Dear profs who chastise, belittle, or begrudge latecomers. You might think that what you are doing is encouraging promptness, that your methods work to dissuade tardiness and emphasize respect for you and the class. What you are doing is effectively telling disabled and poor students (and, statistically, often racialized, queer and/or trans students) that your class is not for them.
You are telling them that you don't care if they're up the night before, either working a late shift, finishing an assignment, providing care for others or working on healing themselves. You are telling them that your desires, and the desires of others more able, more secure, are more important than their own learning. You are effectively telling many of your students that you'd rather they stay home, disengage, drop out, than have the audacity to walk into class late.
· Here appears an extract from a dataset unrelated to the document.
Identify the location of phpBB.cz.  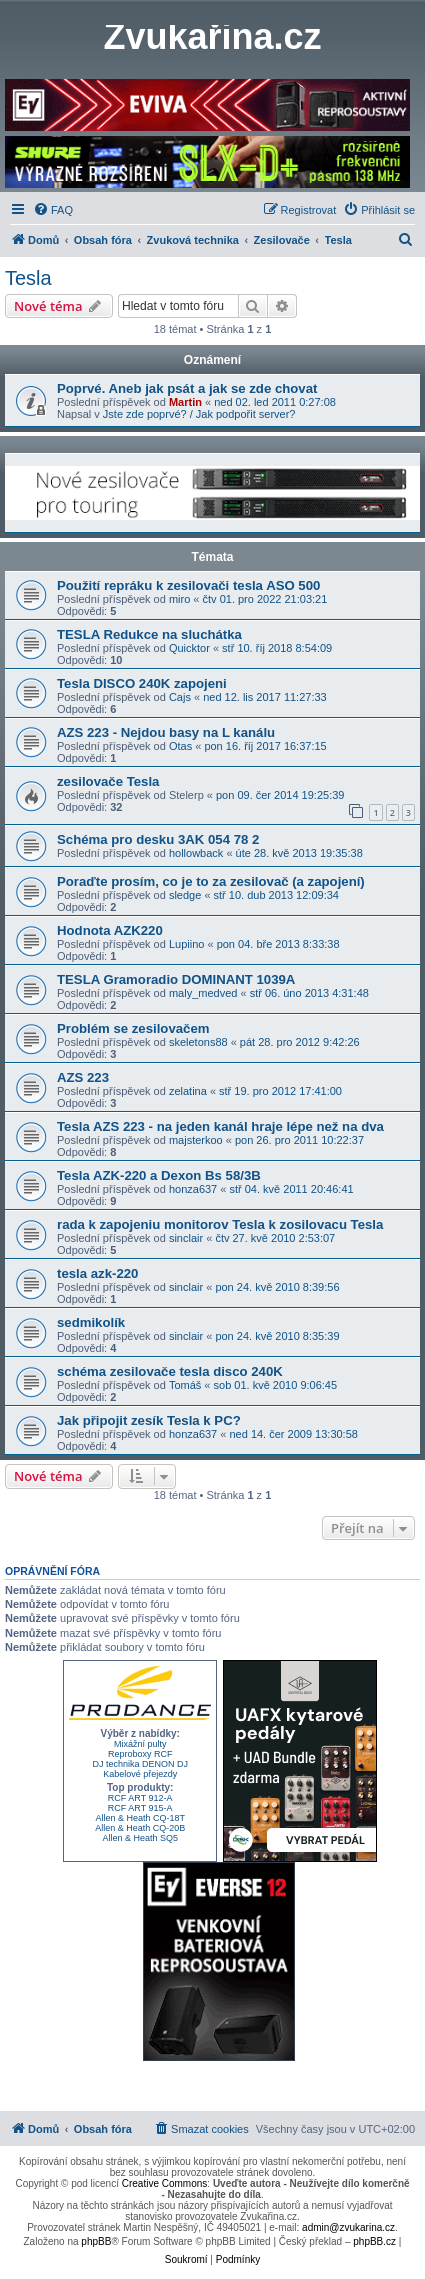 (374, 2241).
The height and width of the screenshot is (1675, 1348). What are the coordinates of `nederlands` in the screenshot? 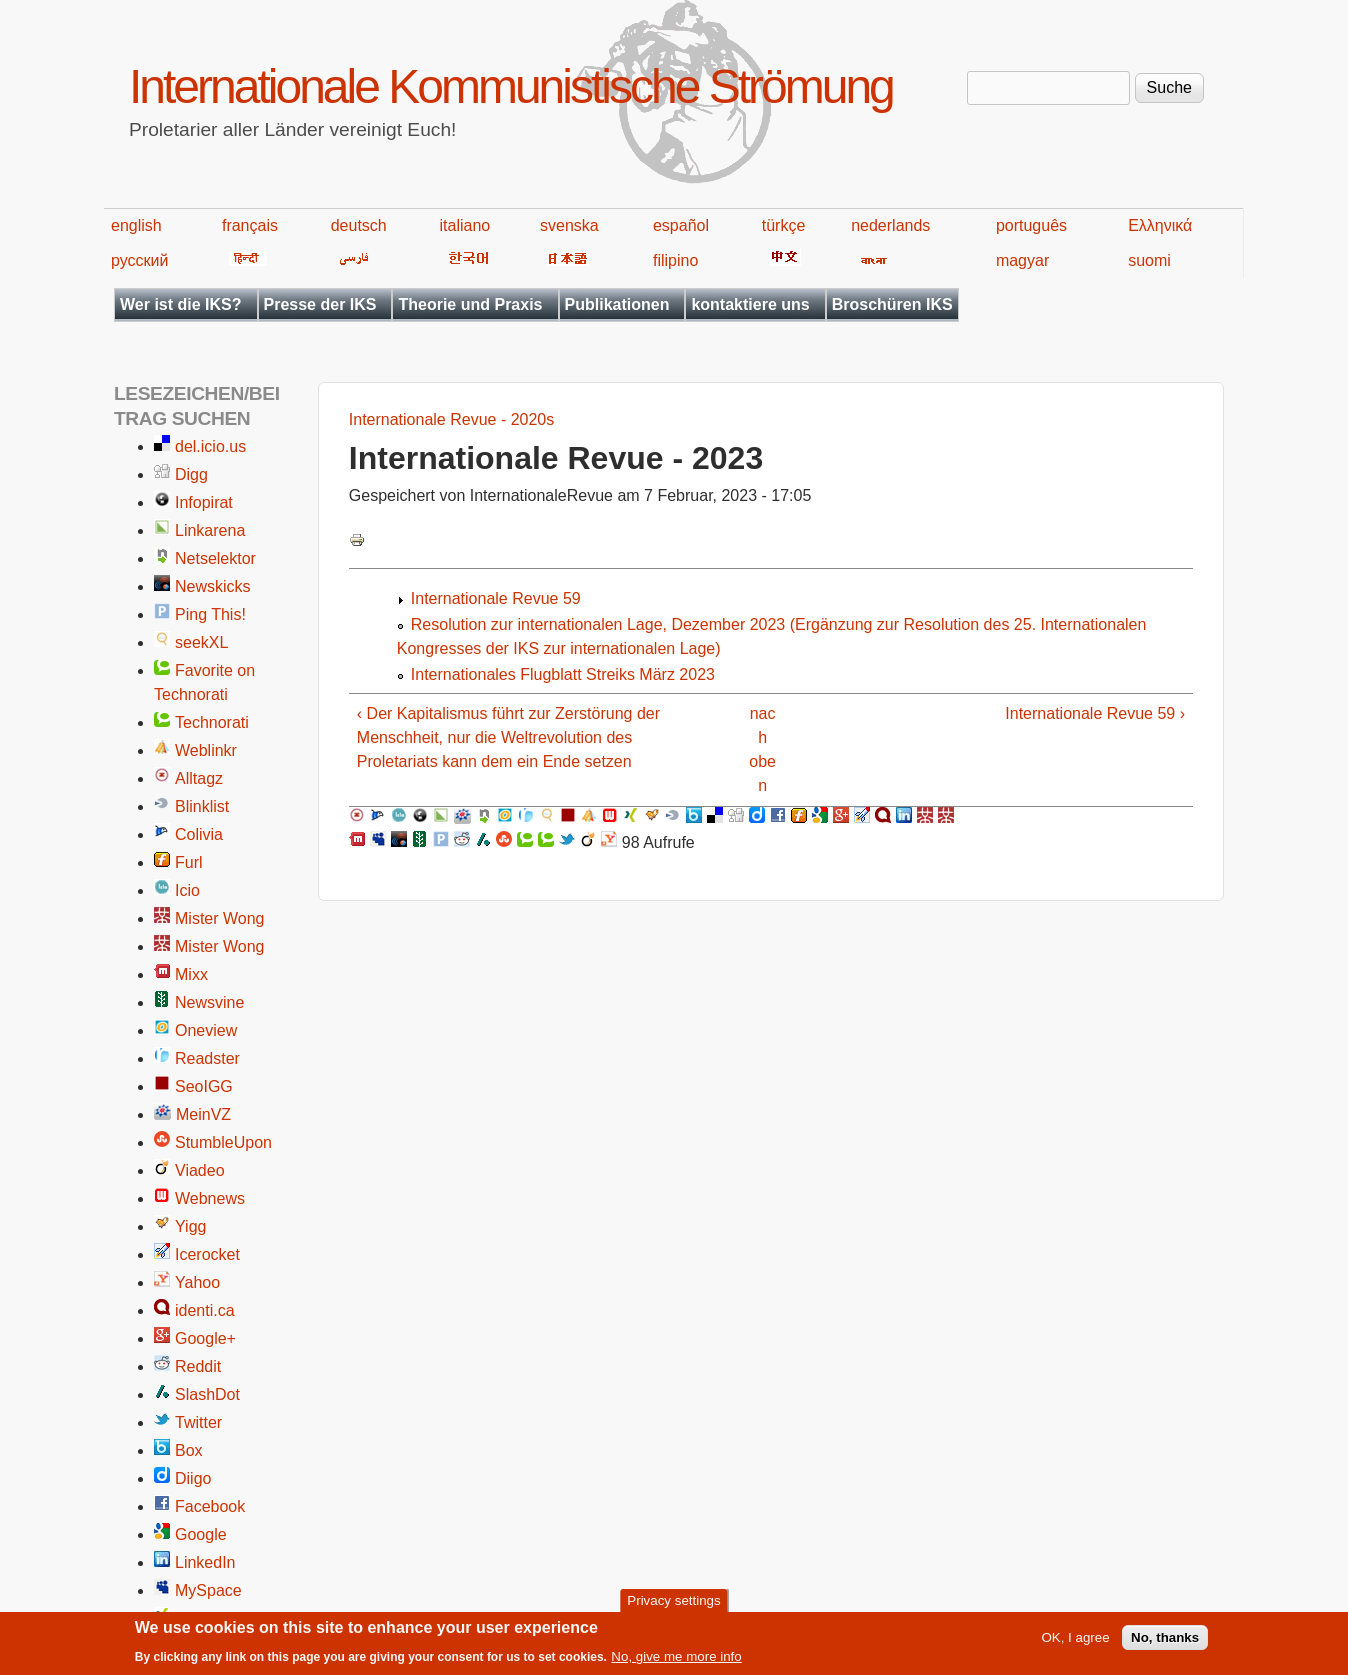 It's located at (890, 225).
Today, I have chosen to stay home. After weeks of facing this professor head on (unsurprisingly, the very same one who gave a fit after I asked for a break in his 3 hour lecture), I have chosen to prioritize myself. To care for myself. To listen to my hurting body, my exhaustion and my anxiety. To recognize my pain as a sign that I need to slow down, step back, and engage with the material in ways which are actually accessible to me.
I choose to stay home today, to read the slide-show online and to get notes from a friend, to take the time to make breakfast and catch up on my household chores, to get my work done from a place which does not push me beyond my own capacities.